What you will do
All the data below needs to be retyped exactly as shown.

=== Available records ===

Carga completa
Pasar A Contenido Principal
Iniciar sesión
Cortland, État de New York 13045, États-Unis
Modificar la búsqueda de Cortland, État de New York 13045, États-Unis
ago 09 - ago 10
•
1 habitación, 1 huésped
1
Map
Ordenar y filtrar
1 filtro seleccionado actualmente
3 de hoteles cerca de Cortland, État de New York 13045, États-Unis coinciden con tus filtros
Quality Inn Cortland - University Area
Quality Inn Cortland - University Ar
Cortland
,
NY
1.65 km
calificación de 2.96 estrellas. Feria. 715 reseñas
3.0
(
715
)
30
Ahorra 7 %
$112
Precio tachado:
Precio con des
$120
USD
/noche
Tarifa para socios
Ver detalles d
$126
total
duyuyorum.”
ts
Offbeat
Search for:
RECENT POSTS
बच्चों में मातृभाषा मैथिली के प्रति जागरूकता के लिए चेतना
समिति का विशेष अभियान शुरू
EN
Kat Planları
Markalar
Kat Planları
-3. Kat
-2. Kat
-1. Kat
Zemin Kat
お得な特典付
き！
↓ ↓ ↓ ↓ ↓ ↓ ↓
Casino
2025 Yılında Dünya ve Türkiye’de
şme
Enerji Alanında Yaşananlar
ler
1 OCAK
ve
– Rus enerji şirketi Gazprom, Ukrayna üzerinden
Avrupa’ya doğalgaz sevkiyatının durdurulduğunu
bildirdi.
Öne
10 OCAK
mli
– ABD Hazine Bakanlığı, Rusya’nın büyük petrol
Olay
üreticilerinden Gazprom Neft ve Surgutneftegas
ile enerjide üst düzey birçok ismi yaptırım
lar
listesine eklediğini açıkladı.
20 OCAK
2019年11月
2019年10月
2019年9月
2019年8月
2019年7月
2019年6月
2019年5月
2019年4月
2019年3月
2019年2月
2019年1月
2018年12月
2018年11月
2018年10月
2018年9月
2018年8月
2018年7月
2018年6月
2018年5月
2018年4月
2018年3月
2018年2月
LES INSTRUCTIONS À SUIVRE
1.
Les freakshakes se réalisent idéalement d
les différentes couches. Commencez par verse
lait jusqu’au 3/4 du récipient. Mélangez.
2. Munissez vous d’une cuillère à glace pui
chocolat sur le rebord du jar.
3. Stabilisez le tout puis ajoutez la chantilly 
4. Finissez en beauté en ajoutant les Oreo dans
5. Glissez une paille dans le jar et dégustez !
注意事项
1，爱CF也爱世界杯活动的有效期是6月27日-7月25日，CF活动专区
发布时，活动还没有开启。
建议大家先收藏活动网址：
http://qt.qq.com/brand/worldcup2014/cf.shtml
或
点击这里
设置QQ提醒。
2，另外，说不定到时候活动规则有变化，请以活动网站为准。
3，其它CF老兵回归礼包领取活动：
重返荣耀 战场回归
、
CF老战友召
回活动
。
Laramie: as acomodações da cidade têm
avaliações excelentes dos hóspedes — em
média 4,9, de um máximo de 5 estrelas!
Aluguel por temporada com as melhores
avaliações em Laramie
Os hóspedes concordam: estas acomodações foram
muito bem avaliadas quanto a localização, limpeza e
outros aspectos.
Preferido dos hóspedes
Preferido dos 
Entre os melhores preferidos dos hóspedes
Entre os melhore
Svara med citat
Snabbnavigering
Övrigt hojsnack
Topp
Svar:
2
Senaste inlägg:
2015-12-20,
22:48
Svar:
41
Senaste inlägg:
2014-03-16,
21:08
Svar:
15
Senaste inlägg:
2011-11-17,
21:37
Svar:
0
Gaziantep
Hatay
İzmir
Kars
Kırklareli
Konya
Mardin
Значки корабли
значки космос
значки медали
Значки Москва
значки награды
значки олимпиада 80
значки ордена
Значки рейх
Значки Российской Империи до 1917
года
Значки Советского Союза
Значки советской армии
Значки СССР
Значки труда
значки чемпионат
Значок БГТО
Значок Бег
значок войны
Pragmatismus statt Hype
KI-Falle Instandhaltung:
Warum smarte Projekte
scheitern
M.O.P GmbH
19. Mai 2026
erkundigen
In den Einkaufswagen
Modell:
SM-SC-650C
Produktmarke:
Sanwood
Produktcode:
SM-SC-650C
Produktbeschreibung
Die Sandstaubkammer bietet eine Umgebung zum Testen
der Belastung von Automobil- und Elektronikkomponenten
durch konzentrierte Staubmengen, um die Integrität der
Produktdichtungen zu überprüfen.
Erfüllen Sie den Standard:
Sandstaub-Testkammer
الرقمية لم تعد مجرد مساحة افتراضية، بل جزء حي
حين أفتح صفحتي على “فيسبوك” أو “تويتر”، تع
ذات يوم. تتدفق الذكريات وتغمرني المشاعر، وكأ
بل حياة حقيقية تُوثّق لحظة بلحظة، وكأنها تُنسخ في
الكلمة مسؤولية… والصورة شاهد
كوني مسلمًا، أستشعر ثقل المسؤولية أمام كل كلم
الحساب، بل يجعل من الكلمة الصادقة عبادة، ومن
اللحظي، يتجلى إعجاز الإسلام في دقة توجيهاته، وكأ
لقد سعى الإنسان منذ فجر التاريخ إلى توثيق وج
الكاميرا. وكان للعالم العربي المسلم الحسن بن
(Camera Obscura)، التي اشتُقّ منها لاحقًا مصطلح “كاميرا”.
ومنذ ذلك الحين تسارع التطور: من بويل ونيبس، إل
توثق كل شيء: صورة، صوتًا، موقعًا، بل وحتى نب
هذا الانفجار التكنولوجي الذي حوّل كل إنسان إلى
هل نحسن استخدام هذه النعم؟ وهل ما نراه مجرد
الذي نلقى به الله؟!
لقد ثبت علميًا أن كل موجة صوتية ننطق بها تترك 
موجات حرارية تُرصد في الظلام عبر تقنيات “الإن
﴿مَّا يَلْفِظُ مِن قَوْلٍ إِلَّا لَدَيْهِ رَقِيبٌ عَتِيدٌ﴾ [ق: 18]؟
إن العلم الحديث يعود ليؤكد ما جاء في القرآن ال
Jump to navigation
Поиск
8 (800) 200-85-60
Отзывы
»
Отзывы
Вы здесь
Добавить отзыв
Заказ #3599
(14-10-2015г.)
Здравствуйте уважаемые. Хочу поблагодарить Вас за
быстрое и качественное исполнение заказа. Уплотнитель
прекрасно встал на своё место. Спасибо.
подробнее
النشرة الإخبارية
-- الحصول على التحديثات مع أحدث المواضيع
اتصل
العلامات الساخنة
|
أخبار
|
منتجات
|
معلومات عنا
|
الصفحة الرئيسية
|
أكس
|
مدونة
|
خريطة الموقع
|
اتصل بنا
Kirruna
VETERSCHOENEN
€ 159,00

===

Expected answer
Carga completa
Pasar A Contenido Principal
Iniciar sesión
Cortland, État de New York 13045, États-Unis
Modificar la búsqueda de Cortland, État de New York 13045, États-Unis
ago 09 - ago 10
•
1 habitación, 1 huésped
1
Map
Ordenar y filtrar
1 filtro seleccionado actualmente
3 de hoteles cerca de Cortland, État de New York 13045, États-Unis coinciden con tus filtros
Quality Inn Cortland - University Area
Quality Inn Cortland - University Ar
Cortland
,
NY
1.65 km
calificación de 2.96 estrellas. Feria. 715 reseñas
3.0
(
715
)
30
Ahorra 7 %
$112
Precio tachado:
Precio con des
$120
USD
/noche
Tarifa para socios
Ver detalles d
$126
total
duyuyorum.”
ts
Offbeat
Search for:
RECENT POSTS
बच्चों में मातृभाषा मैथिली के प्रति जागरूकता के लिए चेतना
समिति का विशेष अभियान शुरू
EN
Kat Planları
Markalar
Kat Planları
-3. Kat
-2. Kat
-1. Kat
Zemin Kat
お得な特典付
き！
↓ ↓ ↓ ↓ ↓ ↓ ↓
Casino
2025 Yılında Dünya ve Türkiye’de
şme
Enerji Alanında Yaşananlar
ler
1 OCAK
ve
– Rus enerji şirketi Gazprom, Ukrayna üzerinden
Avrupa’ya doğalgaz sevkiyatının durdurulduğunu
bildirdi.
Öne
10 OCAK
mli
– ABD Hazine Bakanlığı, Rusya’nın büyük petrol
Olay
üreticilerinden Gazprom Neft ve Surgutneftegas
ile enerjide üst düzey birçok ismi yaptırım
lar
listesine eklediğini açıkladı.
20 OCAK
2019年11月
2019年10月
2019年9月
2019年8月
2019年7月
2019年6月
2019年5月
2019年4月
2019年3月
2019年2月
2019年1月
2018年12月
2018年11月
2018年10月
2018年9月
2018年8月
2018年7月
2018年6月
2018年5月
2018年4月
2018年3月
2018年2月
LES INSTRUCTIONS À SUIVRE
1.
Les freakshakes se réalisent idéalement d
les différentes couches. Commencez par verse
lait jusqu’au 3/4 du récipient. Mélangez.
2. Munissez vous d’une cuillère à glace pui
chocolat sur le rebord du jar.
3. Stabilisez le tout puis ajoutez la chantilly 
4. Finissez en beauté en ajoutant les Oreo dans
5. Glissez une paille dans le jar et dégustez !
注意事项
1，爱CF也爱世界杯活动的有效期是6月27日-7月25日，CF活动专区
发布时，活动还没有开启。
建议大家先收藏活动网址：
http://qt.qq.com/brand/worldcup2014/cf.shtml
或
点击这里
设置QQ提醒。
2，另外，说不定到时候活动规则有变化，请以活动网站为准。
3，其它CF老兵回归礼包领取活动：
重返荣耀 战场回归
、
CF老战友召
回活动
。
Laramie: as acomodações da cidade têm
avaliações excelentes dos hóspedes — em
média 4,9, de um máximo de 5 estrelas!
Aluguel por temporada com as melhores
avaliações em Laramie
Os hóspedes concordam: estas acomodações foram
muito bem avaliadas quanto a localização, limpeza e
outros aspectos.
Preferido dos hóspedes
Preferido dos 
Entre os melhores preferidos dos hóspedes
Entre os melhore
Svara med citat
Snabbnavigering
Övrigt hojsnack
Topp
Svar:
2
Senaste inlägg:
2015-12-20,
22:48
Svar:
41
Senaste inlägg:
2014-03-16,
21:08
Svar:
15
Senaste inlägg:
2011-11-17,
21:37
Svar:
0
Gaziantep
Hatay
İzmir
Kars
Kırklareli
Konya
Mardin
Значки корабли
значки космос
значки медали
Значки Москва
значки награды
значки олимпиада 80
значки ордена
Значки рейх
Значки Российской Империи до 1917
года
Значки Советского Союза
Значки советской армии
Значки СССР
Значки труда
значки чемпионат
Значок БГТО
Значок Бег
значок войны
Pragmatismus statt Hype
KI-Falle Instandhaltung:
Warum smarte Projekte
scheitern
M.O.P GmbH
19. Mai 2026
erkundigen
In den Einkaufswagen
Modell:
SM-SC-650C
Produktmarke:
Sanwood
Produktcode:
SM-SC-650C
Produktbeschreibung
Die Sandstaubkammer bietet eine Umgebung zum Testen
der Belastung von Automobil- und Elektronikkomponenten
durch konzentrierte Staubmengen, um die Integrität der
Produktdichtungen zu überprüfen.
Erfüllen Sie den Standard:
Sandstaub-Testkammer
الرقمية لم تعد مجرد مساحة افتراضية، بل جزء حي
حين أفتح صفحتي على “فيسبوك” أو “تويتر”، تع
ذات يوم. تتدفق الذكريات وتغمرني المشاعر، وكأ
بل حياة حقيقية تُوثّق لحظة بلحظة، وكأنها تُنسخ في
الكلمة مسؤولية… والصورة شاهد
كوني مسلمًا، أستشعر ثقل المسؤولية أمام كل كلم
الحساب، بل يجعل من الكلمة الصادقة عبادة، ومن
اللحظي، يتجلى إعجاز الإسلام في دقة توجيهاته، وكأ
لقد سعى الإنسان منذ فجر التاريخ إلى توثيق وج
الكاميرا. وكان للعالم العربي المسلم الحسن بن
(Camera Obscura)، التي اشتُقّ منها لاحقًا مصطلح “كاميرا”.
ومنذ ذلك الحين تسارع التطور: من بويل ونيبس، إل
توثق كل شيء: صورة، صوتًا، موقعًا، بل وحتى نب
هذا الانفجار التكنولوجي الذي حوّل كل إنسان إلى
هل نحسن استخدام هذه النعم؟ وهل ما نراه مجرد
الذي نلقى به الله؟!
لقد ثبت علميًا أن كل موجة صوتية ننطق بها تترك 
موجات حرارية تُرصد في الظلام عبر تقنيات “الإن
﴿مَّا يَلْفِظُ مِن قَوْلٍ إِلَّا لَدَيْهِ رَقِيبٌ عَتِيدٌ﴾ [ق: 18]؟
إن العلم الحديث يعود ليؤكد ما جاء في القرآن ال
Jump to navigation
Поиск
8 (800) 200-85-60
Отзывы
»
Отзывы
Вы здесь
Добавить отзыв
Заказ #3599
(14-10-2015г.)
Здравствуйте уважаемые. Хочу поблагодарить Вас за
быстрое и качественное исполнение заказа. Уплотнитель
прекрасно встал на своё место. Спасибо.
подробнее
النشرة الإخبارية
-- الحصول على التحديثات مع أحدث المواضيع
اتصل
العلامات الساخنة
|
أخبار
|
منتجات
|
معلومات عنا
|
الصفحة الرئيسية
|
أكس
|
مدونة
|
خريطة الموقع
|
اتصل بنا
Kirruna
VETERSCHOENEN
€ 159,00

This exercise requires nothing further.